Anyway this film isn’t really about that, but it is a product of that place and era, so it seemed relevant, and the poster is very reflective of that time.

This film is wonderful. It’s the earliest film I know of that I would consider  film-noir. It’s dark, suspenseful, powerful, and compelling. Within 10 minutes I was crying. Peter Lorre gives an incredible all-world performance as a tormented child-molester/killer, I mean by the end I almost felt sorry for him. It’s absolutely fascinating.

Lorre gives this incredible speech at the end where he pleads directly into the camera for mercy.

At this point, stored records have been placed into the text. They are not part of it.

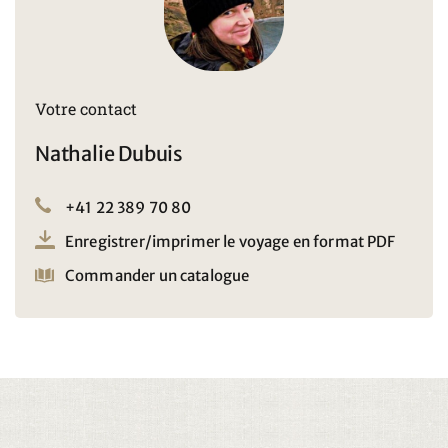
bateau ou en kayak sur le lac Pielinen est au moins aussi
spectaculaire que la vue depuis le sommet du parc national
de Koli. D'ailleurs, les différents parcs nationaux sont de
véritables merveilles naturelles. Que ce soit à pied, à vélo
ou sur l’eau, l'émerveillement devient l'activité principale
Votre contact
des vacances. Pour ceux qui souhaitent "sortir" de temps
en temps, les différentes grandes villes comme Kuopio,
Nathalie Dubuis
Joensuu, Nurmes ou Mikkeli offrent de bonnes possibilités
de shopping, des restaurants et des cafés. Kuopio, en
+41 22 389 70 80
particulier, est une petite Mecque culinaire et les pirogues
typiquement finlandaises sont à ne manquer sous aucun
Enregistrer/imprimer le voyage en format PDF
prétexte. Et si cela n'est pas encore assez finlandais, il ne
Commander un catalogue
faut pas manquer la séance de sauna quotidienne.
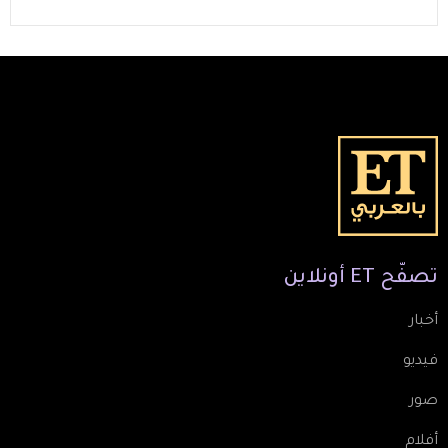
تصفّح
ET
أونلاين
أخبار
فيديو
صور
أفلام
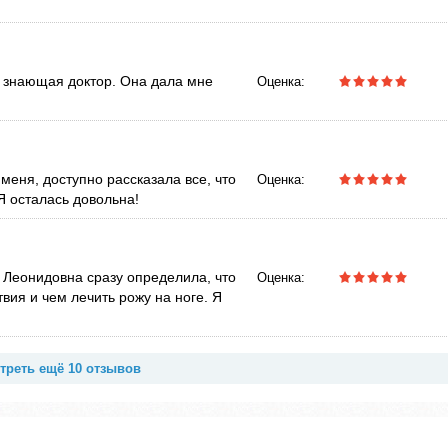
 знающая доктор. Она дала мне
Оценка:
еня, доступно рассказала все, что
Оценка:
Я осталась довольна!
 Леонидовна сразу определила, что
Оценка:
вия и чем лечить рожу на ноге. Я
треть ещё 10 отзывов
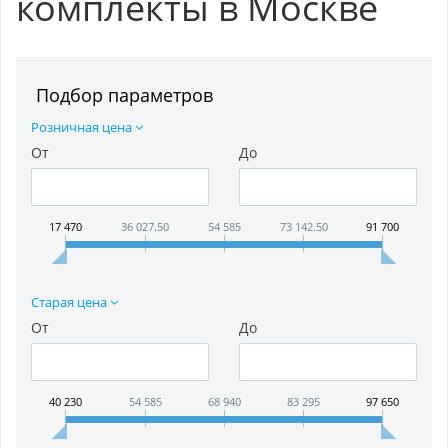
комплекты в Москве
Подбор параметров
Розничная цена
От
До
17 470
36 027.50
54 585
73 142.50
91 700
Старая цена
От
До
40 230
54 585
68 940
83 295
97 650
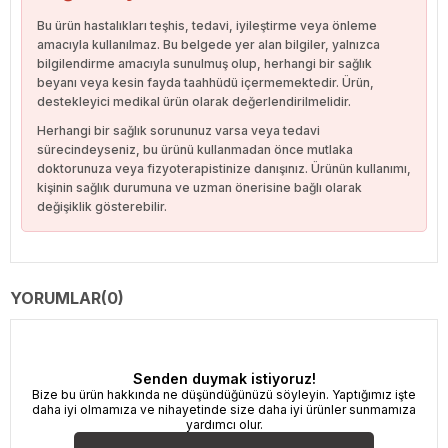
Bu ürün hastalıkları teşhis, tedavi, iyileştirme veya önleme
amacıyla kullanılmaz. Bu belgede yer alan bilgiler, yalnızca
bilgilendirme amacıyla sunulmuş olup, herhangi bir sağlık
beyanı veya kesin fayda taahhüdü içermemektedir. Ürün,
destekleyici medikal ürün olarak değerlendirilmelidir.
Herhangi bir sağlık sorununuz varsa veya tedavi
sürecindeyseniz, bu ürünü kullanmadan önce mutlaka
doktorunuza veya fizyoterapistinize danışınız. Ürünün kullanımı,
kişinin sağlık durumuna ve uzman önerisine bağlı olarak
değişiklik gösterebilir.
YORUMLAR
(0)
Senden duymak istiyoruz!
Bize bu ürün hakkında ne düşündüğünüzü söyleyin. Yaptığımız işte
daha iyi olmamıza ve nihayetinde size daha iyi ürünler sunmamıza
yardımcı olur.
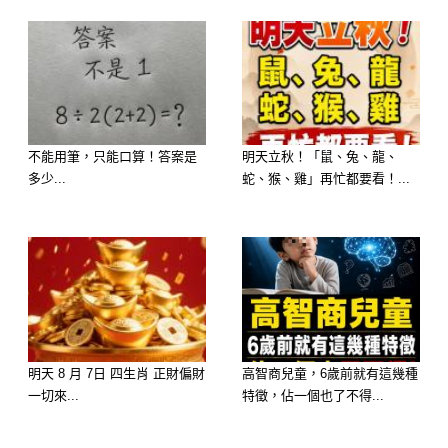
不能用筆，只能口算！答案是
明天立秋！「鼠、兔、龍、
多少...
蛇、猴、雞」再忙都要看！...
你是一個 堅強、獨立、有個性 的人。
你外表看似冷靜，內心卻充滿熱情。你
明天 8 月 7日 四生肖 正財偏財
高智商兒童，6歲前就有這幾種
喜歡挑戰自我，不輕易妥協，就像硬糖
一切來...
特徵，佔一個也了不得...
一樣，需要時間慢慢品味，才能發現其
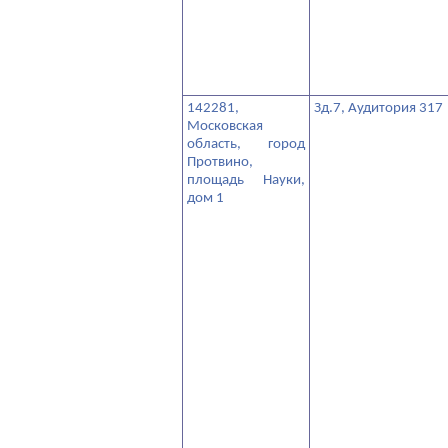
142281,
Зд.7, Аудитория 317
Московская
область, город
Протвино,
площадь Науки,
дом 1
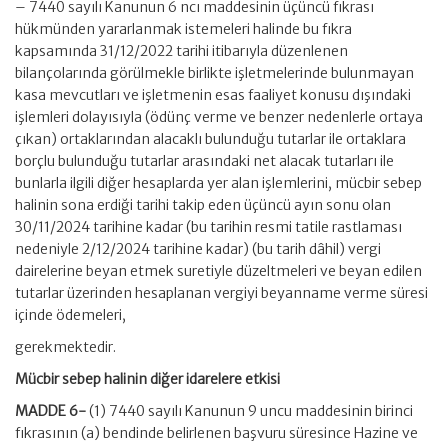
– 7440 sayılı Kanunun 6 ncı maddesinin üçüncü fıkrası
hükmünden yararlanmak istemeleri halinde bu fıkra
kapsamında 31/12/2022 tarihi itibarıyla düzenlenen
bilançolarında görülmekle birlikte işletmelerinde bulunmayan
kasa mevcutları ve işletmenin esas faaliyet konusu dışındaki
işlemleri dolayısıyla (ödünç verme ve benzer nedenlerle ortaya
çıkan) ortaklarından alacaklı bulunduğu tutarlar ile ortaklara
borçlu bulunduğu tutarlar arasındaki net alacak tutarları ile
bunlarla ilgili diğer hesaplarda yer alan işlemlerini, mücbir sebep
halinin sona erdiği tarihi takip eden üçüncü ayın sonu olan
30/11/2024 tarihine kadar (bu tarihin resmi tatile rastlaması
nedeniyle 2/12/2024 tarihine kadar) (bu tarih dâhil) vergi
dairelerine beyan etmek suretiyle düzeltmeleri ve beyan edilen
tutarlar üzerinden hesaplanan vergiyi beyanname verme süresi
içinde ödemeleri,
gerekmektedir.
Mücbir sebep halinin diğer idarelere etkisi
MADDE 6-
(1) 7440 sayılı Kanunun 9 uncu maddesinin birinci
fıkrasının (a) bendinde belirlenen başvuru süresince Hazine ve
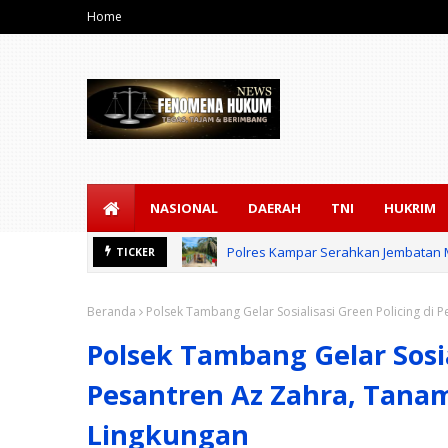
Home
NASIONAL
DAERAH
TNI
HUKRIM
Polres Kampar Serahkan Jembatan M
TICKER
Beranda
Polsek Tambang Gelar Sosialisasi Green Policing di P
Polsek Tambang Gelar Sosia
Pesantren Az Zahra, Tanam
Lingkungan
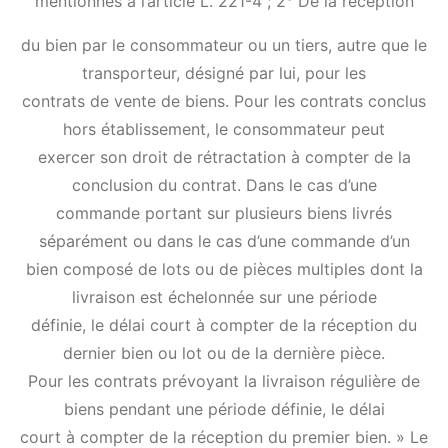
mentionnés à l’article L. 221-4 ; 2° De la réception
du bien par le consommateur ou un tiers, autre que le
transporteur, désigné par lui, pour les
contrats de vente de biens. Pour les contrats conclus
hors établissement, le consommateur peut
exercer son droit de rétractation à compter de la
conclusion du contrat. Dans le cas d’une
commande portant sur plusieurs biens livrés
séparément ou dans le cas d’une commande d’un
bien composé de lots ou de pièces multiples dont la
livraison est échelonnée sur une période
définie, le délai court à compter de la réception du
dernier bien ou lot ou de la dernière pièce.
Pour les contrats prévoyant la livraison régulière de
biens pendant une période définie, le délai
court à compter de la réception du premier bien. » Le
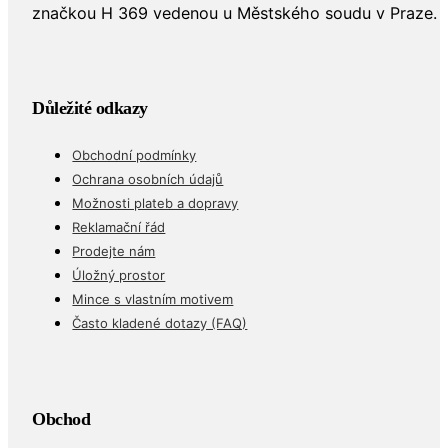
značkou H 369 vedenou u Městského soudu v Praze.
Důležité odkazy
Obchodní podmínky
Ochrana osobních údajů
Možnosti plateb a dopravy
Reklamační řád
Prodejte nám
Úložný prostor
Mince s vlastním motivem
Často kladené dotazy (FAQ)
Obchod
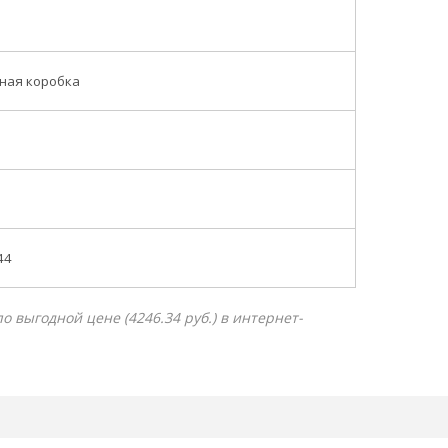
ная коробка
44
выгодной цене (4246.34 руб.) в интернет-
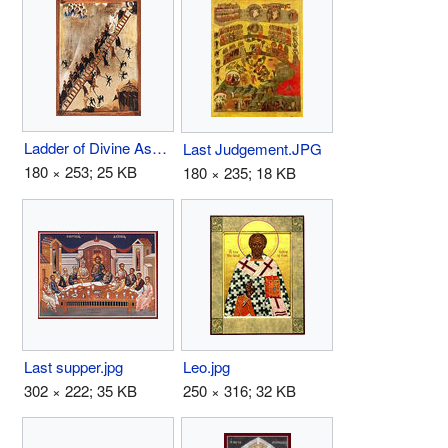
Ladder of Divine Ascent.jpg
Last Judgement.JPG
180 × 253; 25 KB
180 × 235; 18 KB
Last supper.jpg
Leo.jpg
302 × 222; 35 KB
250 × 316; 32 KB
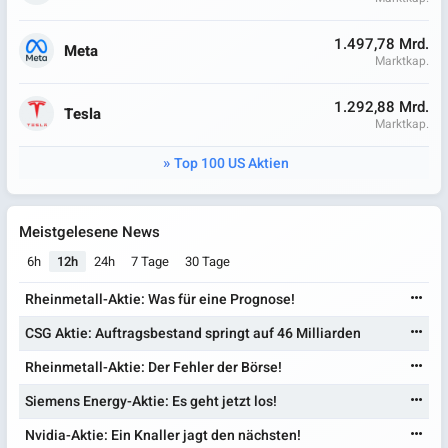
1.497,78 Mrd.
Meta
Marktkap.
1.292,88 Mrd.
Tesla
Marktkap.
Top 100 US Aktien
Meistgelesene News
6h
12h
24h
7 Tage
30 Tage
Rheinmetall-Aktie: Was für eine Prognose!
CSG Aktie: Auftragsbestand springt auf 46 Milliarden
Rheinmetall-Aktie: Der Fehler der Börse!
Siemens Energy-Aktie: Es geht jetzt los!
Nvidia-Aktie: Ein Knaller jagt den nächsten!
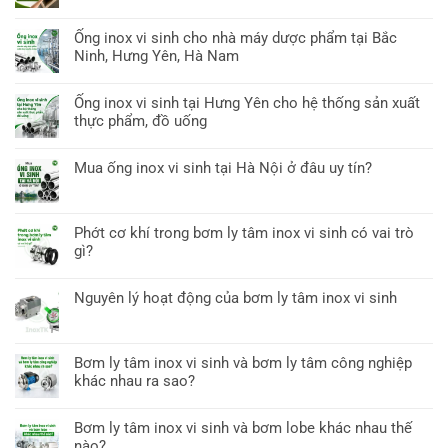
Ống inox vi sinh cho nhà máy dược phẩm tại Bắc
Ninh, Hưng Yên, Hà Nam
Ống inox vi sinh tại Hưng Yên cho hệ thống sản xuất
thực phẩm, đồ uống
Mua ống inox vi sinh tại Hà Nội ở đâu uy tín?
Phớt cơ khí trong bơm ly tâm inox vi sinh có vai trò
gì?
Nguyên lý hoạt động của bơm ly tâm inox vi sinh
Bơm ly tâm inox vi sinh và bơm ly tâm công nghiệp
khác nhau ra sao?
Bơm ly tâm inox vi sinh và bơm lobe khác nhau thế
nào?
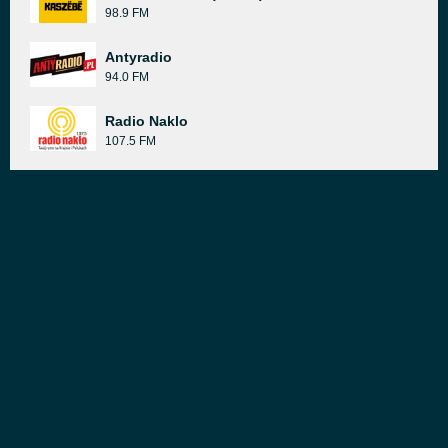
98.9 FM
Antyradio
94.0 FM
Radio Naklo
107.5 FM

There’s an absolutely insane Nazi propaganda film from 1940 called “The Eternal Jew“, which among other things calls Albert Einstein a pseudo-scientist, Charlie Chaplin a Jew, and compares the migration pattern of rats to those of Jews. They also show this scene as proof that Jews are child molesters. The fact that Lorre is not Jewish, and that the scene is from a fictional movie, doesn’t seem to matter when there is propaganda to be made.

On I gave the film a 10/10. It drags a little bit in the middle, but it’s a small complaint.